Wednesday, 28 January 2009

Probability in genealogy

According to studies cited in Wikipedia a total of about 100 billion people have lived on Earth. If you were compiling a genealogy and picked one of them at random to fill a specific position on the family tree that would make for pretty long odds of selecting the right one, a probability of 0.00000000001.

To improve the odds you start adding additional information As you add a timeframe, region and surname you rule out billions of people and increase the probability that a random selection from those remaining is correct.

If you know for sure your ancestor was named Smith and had a birth registered in 1900 in England and Wales you could check with FreeBMD and find 13427 matches. Select one of them at random and the probability of being correct is 0.0000745.

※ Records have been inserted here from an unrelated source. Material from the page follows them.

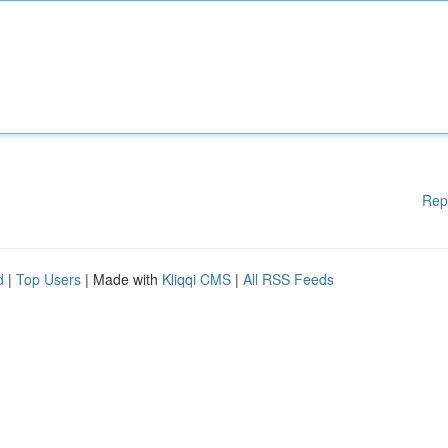
Rep
d
|
Top Users
| Made with
Kliqqi CMS
|
All RSS Feeds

Add the information that the first name is John, 520 of them, and the probability that one selected at random is the correct one increases to 0.00182.

If you knew they were from London you would find 44 of them, giving a probability that one selected at random is the correct one at 0.0227.

Adding the additional information that the birth was registered in Stepney would eliminate all but one candidate in that year (probability 1.0). Going year by year, Stepney saw one John Smith registered in each of 1900, 1901, 1902, 1907, two registered in 1903, 1906 and 1908 and 1909, none in 1904 or 1905. Looking at a longer time period you can find quarters (not years) where three John Smith's had a birth registered in Stepney in which case the probability would be 0.333.

It's evident that with a common name you need to add a tremendous amount of detail to pinpoint the right John Smith. You'll find yourself scouring the records, sending and paying for much additional information, in order to distinguish which one is the right one.

With a less common name your task can be less demanding, although you still need to beware of situations such as families with a less common name with a favoured first name in the family and cousins living in the same area.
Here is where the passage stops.